Because interferon has immune modulatory properties, there is a potential risk of acute or chronic rejection occurring with antiviral therapy. In uncontrolled studies, the reported rates of acute rejection ranged from 0% to 33%, but in controlled studies, no significant difference in the rate of acute or chronic rejection between treated patients and untreated controls was found.17, 34 In the systematic review by Wang et al., the pooled weighted estimate of the risk of acute rejection was 2% (95% CI: 1%-3%) for interferon and RBV and 5% (95% CI: 3%-7%) for peginterferon and RBV.29 Chronic rejection was more frequently associated with graft loss.35 Factors of potential importance in triggering rejection during treatment include the use of peginterferon (versus nonpegylated interferon), prior episodes of treated acute rejection, and declining levels of calcineurin inhibitors during therapy.
Another immunologic phenomenon linked to antiviral therapy is the development of autoimmune-like hepatitis.33, 36–38 The histological hallmarks include a plasma cell–predominant portal-based infiltrate with interface hepatitis and, in some cases, moderate to severe necrosis with cell dropout and parenchymal collapse. Two clinical profiles have been described. In some cases, an increase in aspartate aminotransferase and alanine aminotransferase from baseline is seen during or after antiviral therapy in patients experiencing a virologic response (ie, undetectable HCV RNA). Autoimmune markers are usually absent, and most cases respond to increased immunosuppression.37 In other cases, the increase in aspartate aminotransferase and alanine aminotransferase is accompanied by de novo detection of autoimmune markers (antinuclear antibody and others) and the presence of other autoimmune conditions. HCV RNA levels may be detectable or undetectable, and most cases respond to discontinuation of antiviral therapy and increased immunosuppression.36, 38 The underlying factors contributing to expression of this “autoimmune-like” hepatitis are unknown.

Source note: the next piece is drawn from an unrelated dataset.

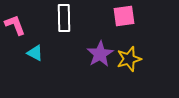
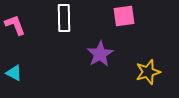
cyan triangle: moved 21 px left, 20 px down
yellow star: moved 19 px right, 13 px down
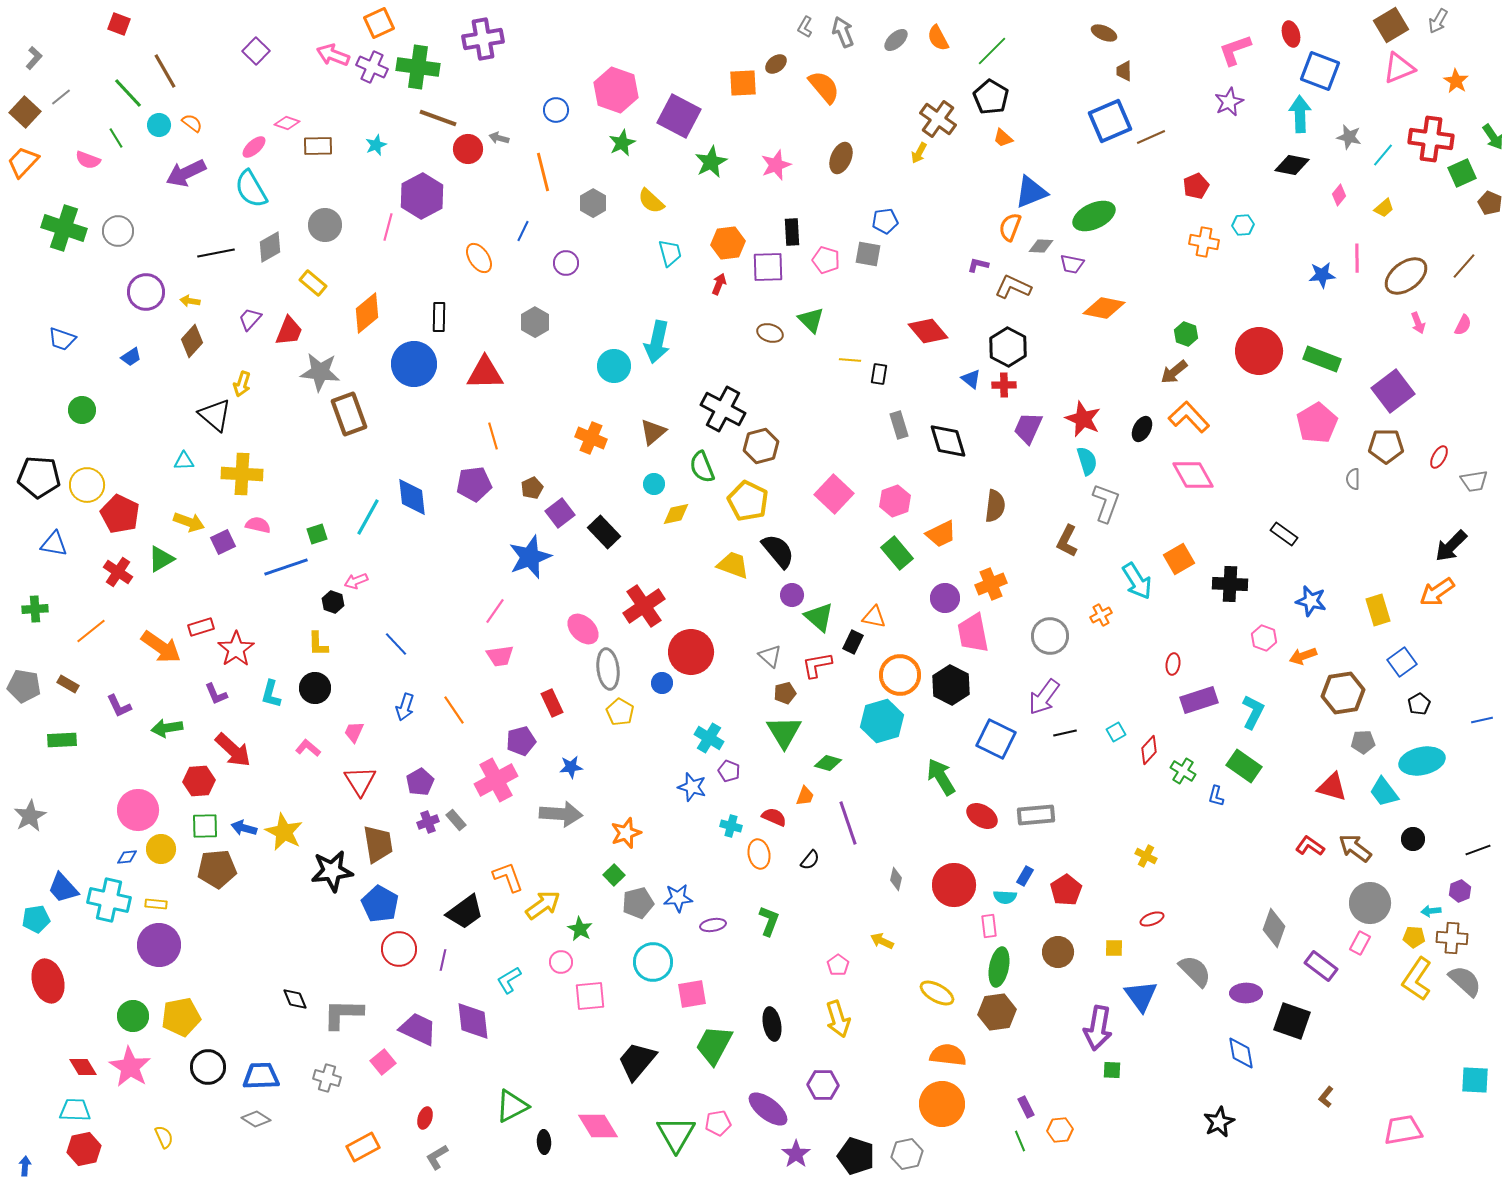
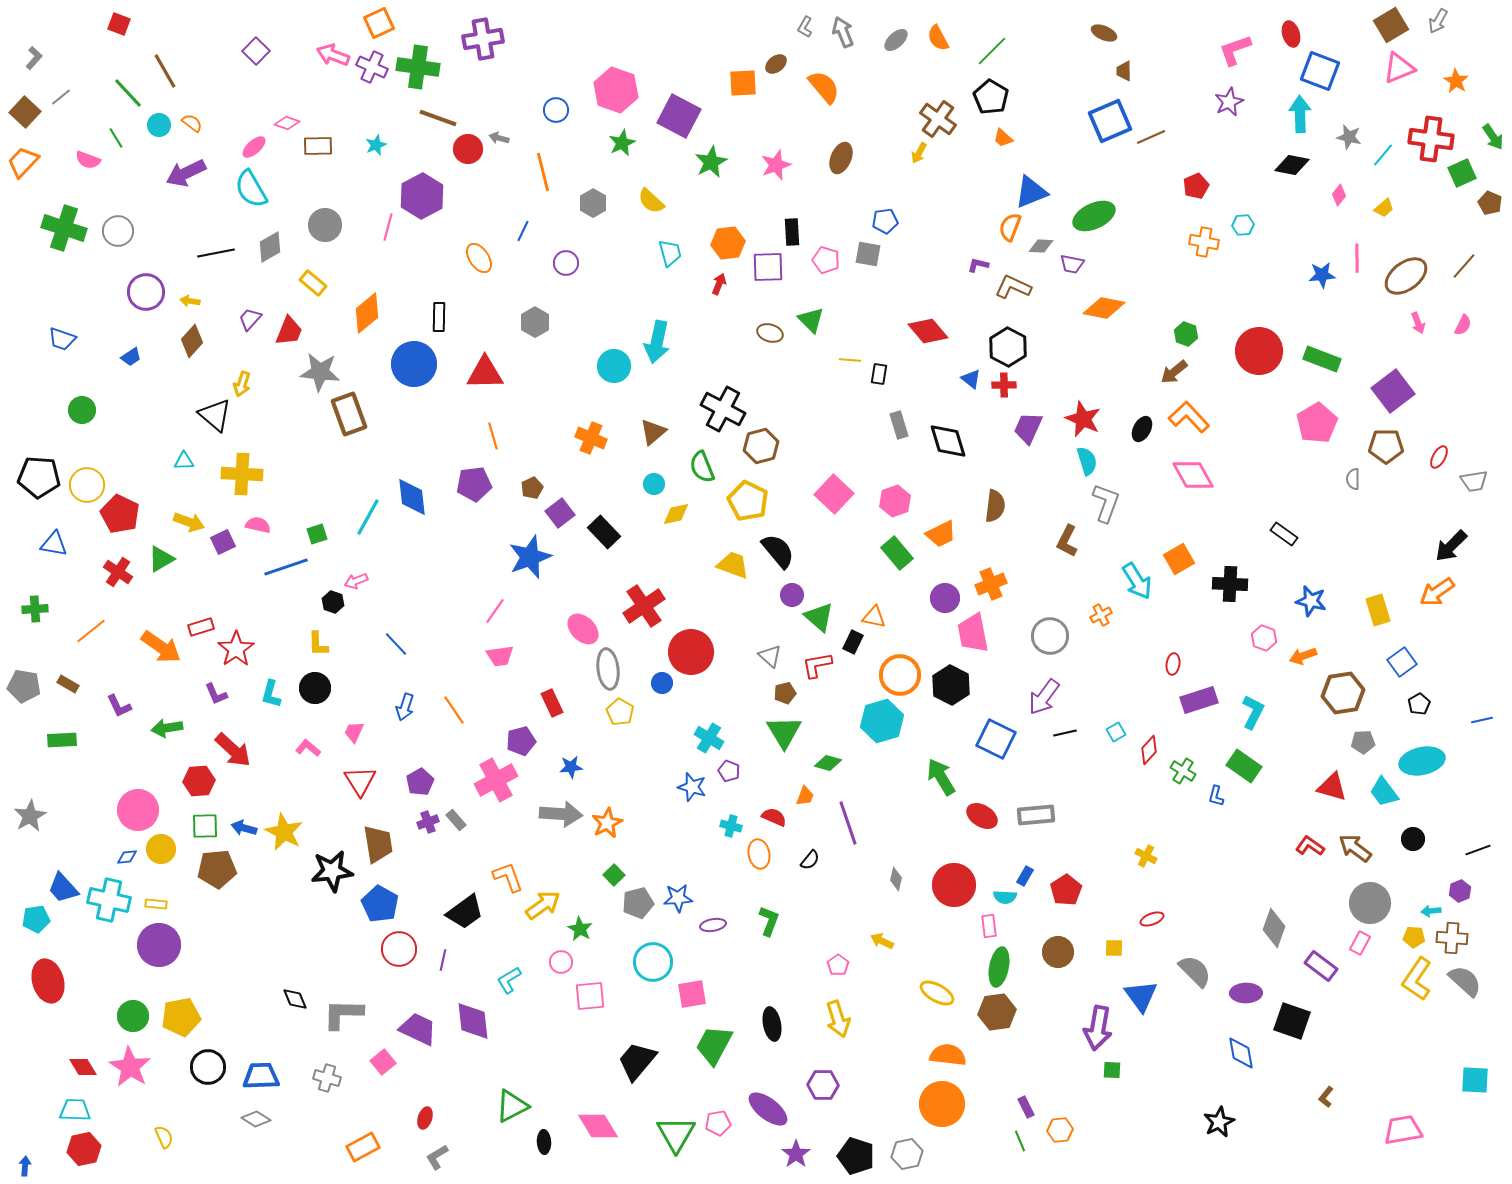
orange star at (626, 833): moved 19 px left, 10 px up; rotated 8 degrees counterclockwise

The mainstay of management of liver transplant recipients with HCV is posttransplant treatment of recurrent disease. Although the optimal timing of treatment initiation is unknown, early preemptive therapy is not recommended except in patients at high risk for progressive disease, and most studies have initiated treatment when recurrent and progressive histologic disease is present. Overall, SVR rates are highest with combination peginterferon and RBV, but only about one-third of treated patients achieve this endpoint. The genotype, baseline viral load, and prior treatment history are the best baseline predictors of response. However, early viral responses are best at identifying responder and nonresponders. Survival benefits are evident in those achieving SVR. Pretransplant antiviral treatment is an option for selected patients awaiting transplantation, namely those with favorable virologic characteristics (a non-1 genotype or low viral load) and mild to moderate decompensation. However, because complications can be serious, treatment of these patients should be confined to experienced centers. Better tolerated and more efficacious therapies are obviously needed.